Saving Land with Loans

To compete with market forces, conservation organizations sometimes require the ready capital that is available to commercial developers. At the Foundation, we recognize this need and have provided short-term “bridge” loans (known as PRIs) to our land conservation partners, allowing them to carry out their important work when extraordinary opportunities have arisen.

The Foundation’s most recent loans were made to two long-term partners, one based in the Chicago region, and the other based in the Lowcountry of South Carolina. Ultimately, both loans will be repaid from private donations and state and federal grants raised, over the term of the loans, by the conservation organizations.
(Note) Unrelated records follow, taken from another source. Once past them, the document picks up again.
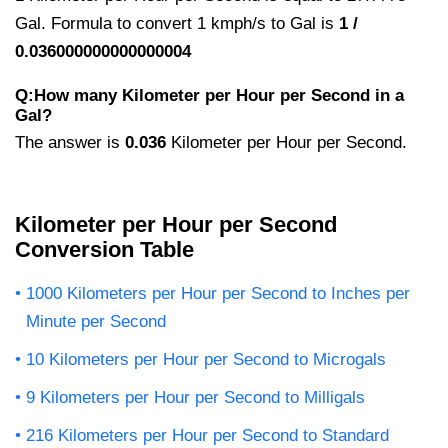
Gal. Formula to convert 1 kmph/s to Gal is
1 /
0.036000000000000004
Q:How many Kilometer per Hour per Second in a
Gal?
The answer is
0.036
Kilometer per Hour per Second.
Kilometer per Hour per Second
Conversion Table
1000 Kilometers per Hour per Second to Inches per
Minute per Second
10 Kilometers per Hour per Second to Microgals
9 Kilometers per Hour per Second to Milligals
216 Kilometers per Hour per Second to Standard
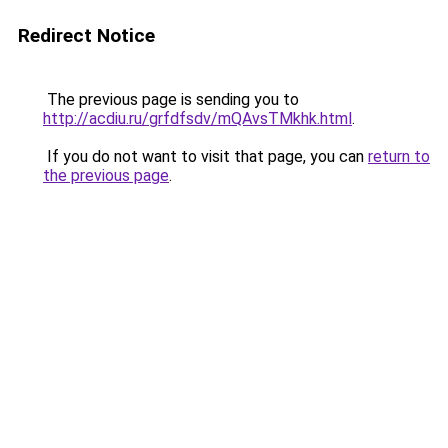
Redirect Notice
The previous page is sending you to
http://acdiu.ru/grfdfsdv/mQAvsTMkhk.html
.
If you do not want to visit that page, you can
return to
the previous page
.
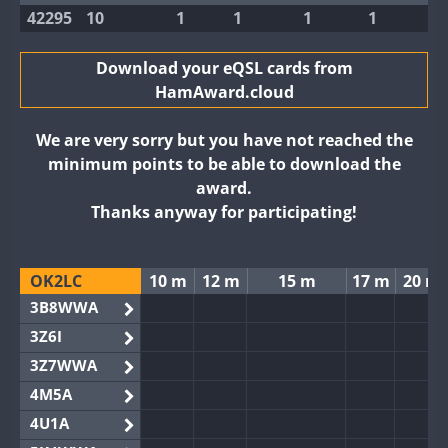
42295
10
1
1
1
1
Download your eQSL cards from
HamAward.cloud
We are very sorry but you have not reached the
minimum points to be able to download the
award.
Thanks anyway for participating!
OK2LC
10 m
12 m
15 m
17 m
20 m
3B8WWA
3Z6I
3Z7WWA
4M5A
4U1A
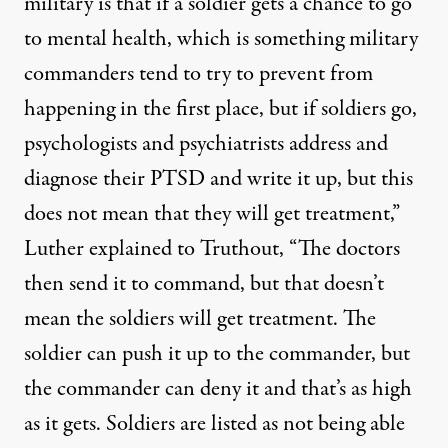
military is that if a soldier gets a chance to go
to mental health, which is something military
commanders tend to try to prevent from
happening in the first place, but if soldiers go,
psychologists and psychiatrists address and
diagnose their PTSD and write it up, but this
does not mean that they will get treatment,”
Luther explained to Truthout, “The doctors
then send it to command, but that doesn’t
mean the soldiers will get treatment. The
soldier can push it up to the commander, but
the commander can deny it and that’s as high
as it gets. Soldiers are listed as not being able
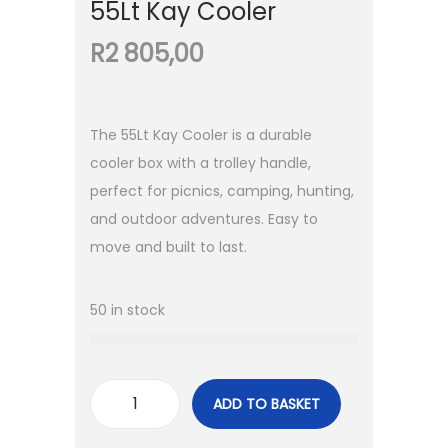
55Lt Kay Cooler
R
2 805,00
The 55Lt Kay Cooler is a durable
cooler box with a trolley handle,
perfect for picnics, camping, hunting,
and outdoor adventures. Easy to
move and built to last.
50 in stock
ADD TO BASKET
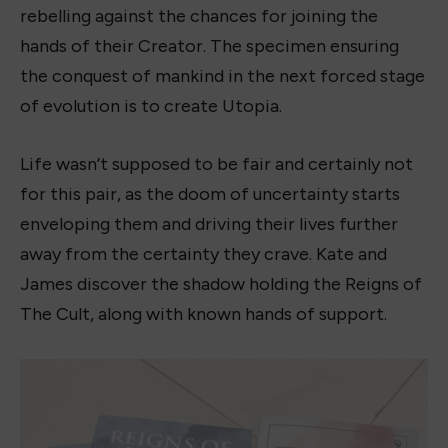
rebelling against the chances for joining the
hands of their Creator. The specimen ensuring
the conquest of mankind in the next forced stage
of evolution is to create Utopia.
Life wasn’t supposed to be fair and certainly not
for this pair, as the doom of uncertainty starts
enveloping them and driving their lives further
away from the certainty they crave. Kate and
James discover the shadow holding the Reigns of
The Cult, along with known hands of support.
In early 2014, the Foundation provided a $255,000, six-month bridge loan to the Shirley Heinze Land Trust, based in Porter County, Indiana, to facilitate the acquisition of an 80-acre parcel. With the loan, the Trust’s headquarters-based reserve more than doubled in size, from 70 to 150 acres. Also, the loan leveraged mitigation funds for the restoration of the combined 150 acre property, and generated additional momentum for the Trust’s fundraising campaign.

South Fenwick Island, located in the ACE Basin, is the last sizeable outer island rimming St. Helena Sound, which is under significant development threat. The entire area has been designated a National Estuarine Research Reserve and, as the drainage for the ACE Basin watershed, the Sound is considered to be the most pristine on the entire eastern seaboard. At 2014 year-end, the Foundation provided a $2.9 loan to The Nature Conservancy of South Carolina (TNC) to facilitate the acquisition of several parcels, encompassing approximately 400 acres.  TNC’s purchase of the property was the culmination of many years of coordinated efforts by multiple GDDF partners, all working toward landscape-scale conservation.